R. Es mi imagen del amor.
P. Pero, tal vez porque aquí tampoco vemos al hombre, da la sensación de que es un amor muy unilateral. ¿Él tiene también esa cara de éxtasis o es ella la que lo pone todo?
R. [Risas] No sé, puede ser. Aunque, por la intensidad de la entrega de ella, tiene que ser algo compartido. El amor es sincronía.
P. ¿Habló con ella alguna vez?
R. Nunca, hasta hace poco. Esta foto pertenece a la colección del Museo Nacional de Bellas Artes de Buenos Aires, y cuando hicieron la antológica de mi obra utilizaron esta imagen para hacer la promoción en el extrajero. Ella nunca había visto la foto, pero tiene una hermana en Estados Unidos y la descubrió. El día de la inauguración apareció por sorpresa.
P. ¿Y qué le dijo?
R. Me contó que como pareja tuvieron una historia breve... pero lo curioso es que cuando hablamos ella estaba pasando una especie de crisis de invisibilidad.
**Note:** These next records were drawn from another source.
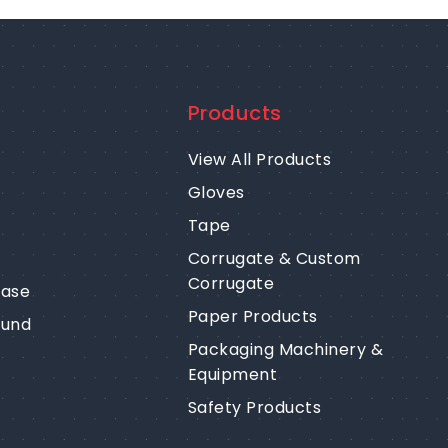
Products
View All Products
Gloves
Tape
Corrugate & Custom
Corrugate
ease
Paper Products
fund
Packaging Machinery &
Equipment
Safety Products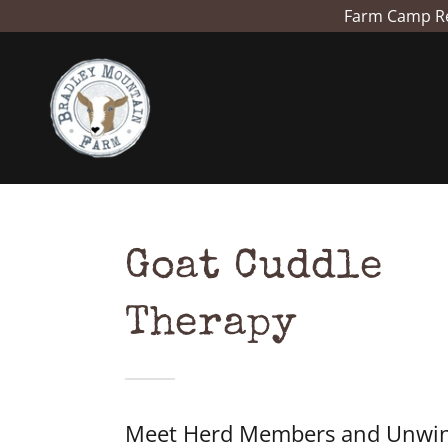
Farm Camp Reg
Goat Cuddle
Therapy
Meet Herd Members and Unwin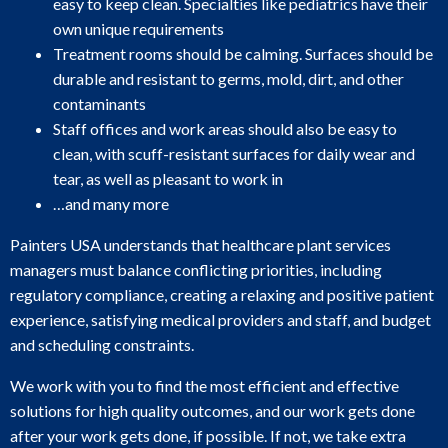
easy to keep clean. Specialties like pediatrics have their
own unique requirements
Treatment rooms should be calming. Surfaces should be
durable and resistant to germs, mold, dirt, and other
contaminants
Staff offices and work areas should also be easy to
clean, with scuff-resistant surfaces for daily wear and
tear, as well as pleasant to work in
…and many more
Painters USA understands that healthcare plant services
managers must balance conflicting priorities, including
regulatory compliance, creating a relaxing and positive patient
experience, satisfying medical providers and staff, and budget
and scheduling constraints.
We work with you to find the most efficient and effective
solutions for high quality outcomes, and our work gets done
after your work gets done, if possible. If not, we take extra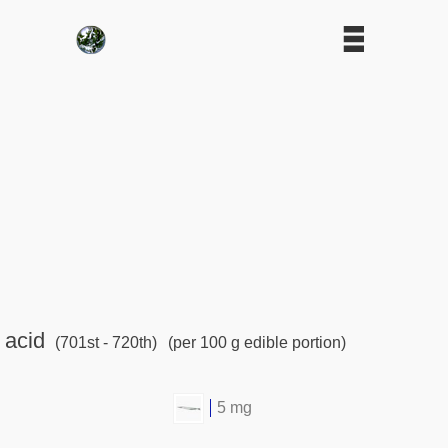
 acid
(701st - 720th)
(per 100 g edible portion)
5 mg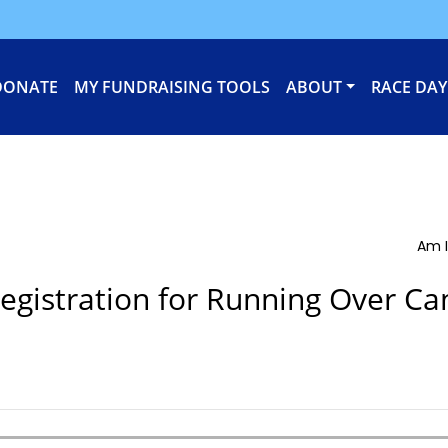
DONATE
MY FUNDRAISING TOOLS
ABOUT
RACE DAY
Am I
egistration for Running Over Ca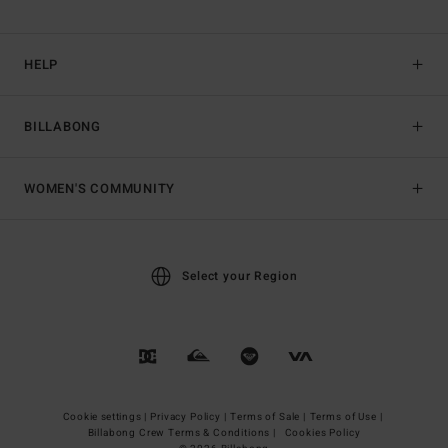
HELP
BILLABONG
WOMEN'S COMMUNITY
Select your Region
Cookie settings |
Privacy Policy |
Terms of Sale |
Terms of Use |
Billabong Crew Terms & Conditions |
Cookies Policy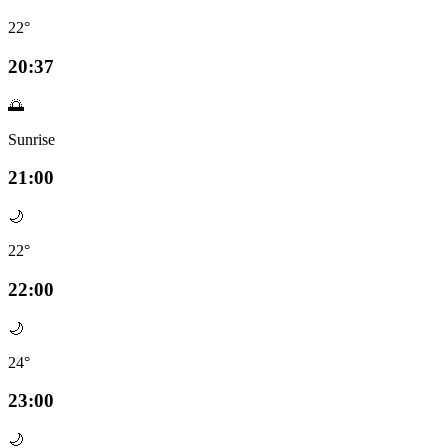
22°
20:37
🌅
Sunrise
21:00
🌙
22°
22:00
🌙
24°
23:00
🌙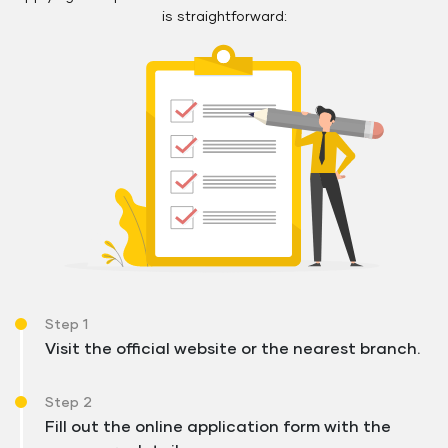
is straightforward:
Step 1
Visit the official website or the nearest branch.
Step 2
Fill out the online application form with the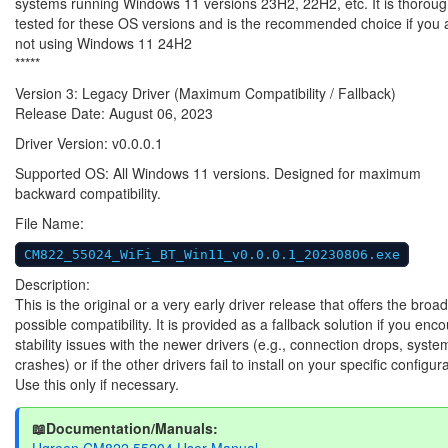
systems running Windows 11 versions 23H2, 22H2, etc. It is thoroug
tested for these OS versions and is the recommended choice if you 
not using Windows 11 24H2
*****
Version 3: Legacy Driver (Maximum Compatibility / Fallback)
Release Date: August 06, 2023
Driver Version: v0.0.0.1
Supported OS: All Windows 11 versions. Designed for maximum
backward compatibility.
File Name:
CM822_55024_WiFi_BT_Win11_v0.0.0.1_20230806.exe
Description:
This is the original or a very early driver release that offers the broa
possible compatibility. It is provided as a fallback solution if you enc
stability issues with the newer drivers (e.g., connection drops, syste
crashes) or if the other drivers fail to install on your specific configur
Use this only if necessary.
📖Documentation/Manuals:
Ugreen CM822 55204 User Manual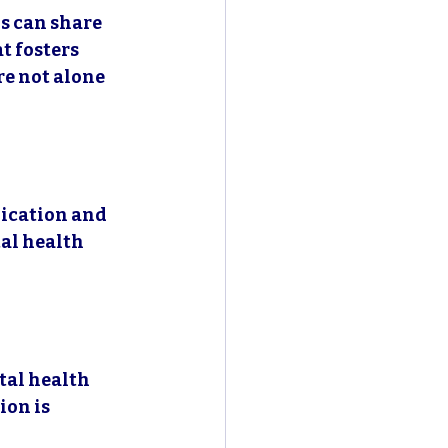
s can share 
t fosters 
e not alone 
ication and 
al health 
al health 
on is 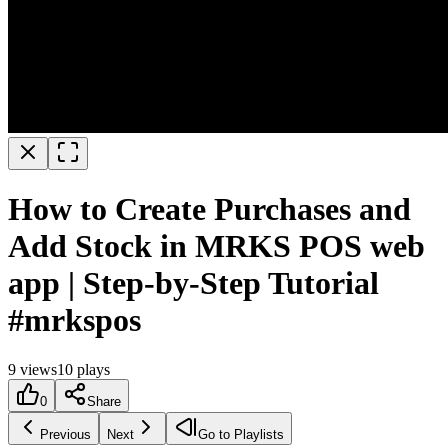
How to Create Purchases and
Add Stock in MRKS POS web
app | Step-by-Step Tutorial
#mrkspos
9
views
10
plays
0
Share
Previous
Next
Go to Playlists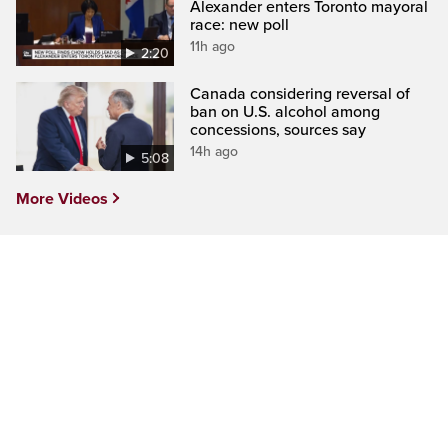
Alexander enters Toronto mayoral
race: new poll
11h ago
2:20
Canada considering reversal of
ban on U.S. alcohol among
concessions, sources say
14h ago
5:08
More Videos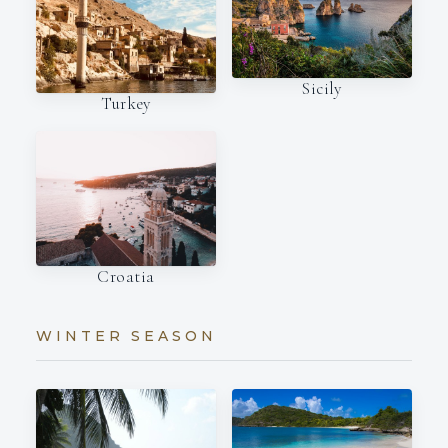
Sicily
Turkey
Croatia
WINTER SEASON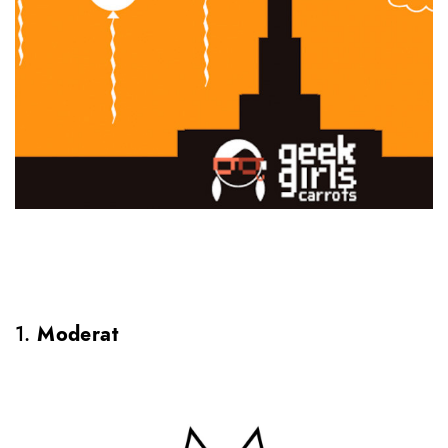
1.
Moderat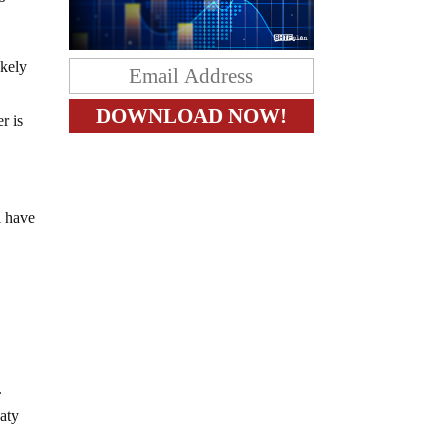
ikely
r is
l have
.
eaty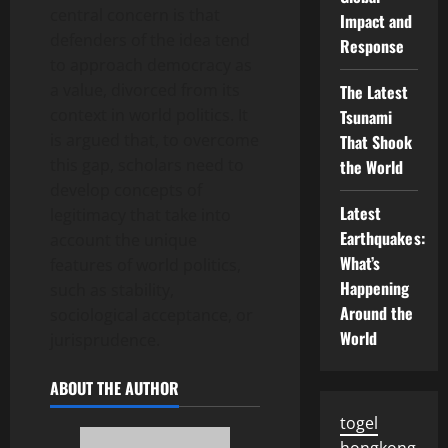
central concern is that
Impact and
defenders of the idea tend
Response
to approach democracy as
a value, divorced from its
The Latest
context in world politics. It
Tsunami
is argued that, to overcome
That Shook
this gap, scholars need to
the World
develop concepts of
Latest
legitimacy that take into
Earthquakes:
account the unique
What’s
features of world politics,
Happening
such as stability,
Around the
sociological acceptance, or
World
jurisprudence.
ABOUT THE AUTHOR
togel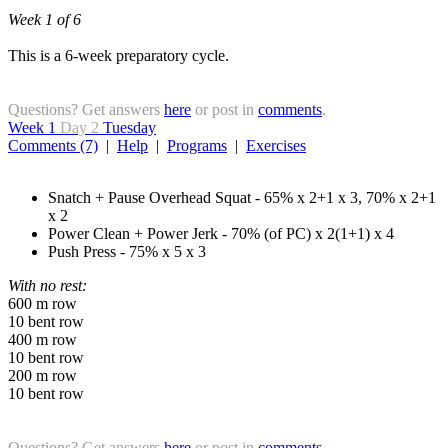
Week 1 of 6
This is a 6-week preparatory cycle.
Questions? Get answers
here
or post in
comments
.
Week 1
Day 2
Tuesday
Comments (7)
|
Help
|
Programs
|
Exercises
Snatch + Pause Overhead Squat - 65% x 2+1 x 3, 70% x 2+1
x 2
Power Clean + Power Jerk - 70% (of PC) x 2(1+1) x 4
Push Press - 75% x 5 x 3
With no rest:
600 m row
10 bent row
400 m row
10 bent row
200 m row
10 bent row
Questions? Get answers
here
or post in
comments
.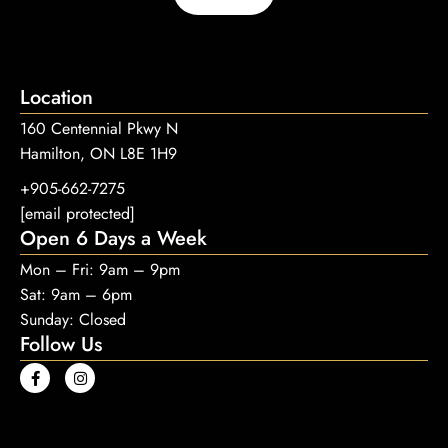
Location
160 Centennial Pkwy N
Hamilton, ON L8E 1H9
+905-662-7275
[email protected]
Open 6 Days a Week
Mon – Fri: 9am – 9pm
Sat: 9am – 6pm
Sunday: Closed
Follow Us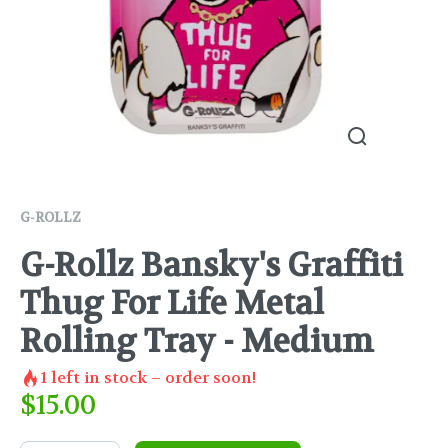
G-ROLLZ
G-Rollz Bansky's Graffiti
Thug For Life Metal
Rolling Tray - Medium
1
left in stock – order soon!
$
15.00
Sentía que nadie la miraba. Y de repente le mostré la infinidad de tarjetas que tengo con esta foto, los carteles... y no daba crédito.
P. ¿Alguna vez acepta trabajos de encargo?
R. Siempre que sean en total libertad. Dejé de hacer fotoperiodismo en el 95. Prefiero que mi medio de vida venga por otro lado.
P. ¿Aceptaría un encargo de fotografiar a Cristina Kirchner?
R. Sí, a ella sí, porque la admiro. Hay muchas cosas con las que no estoy de acuerdo, pero que Videla haya muerto preso en una cárcel común es todo un símbolo y no es poco. Además, en la crítica a ella hay una cosa muy machista, que me molesta, especialmente cuando la hacen las mujeres.
P. ¿Qué foto está persiguiendo ahora?
R. No persigo nada. Para mí, una buena fotografía es un milagro y los milagros más que perseguirse, se descubren.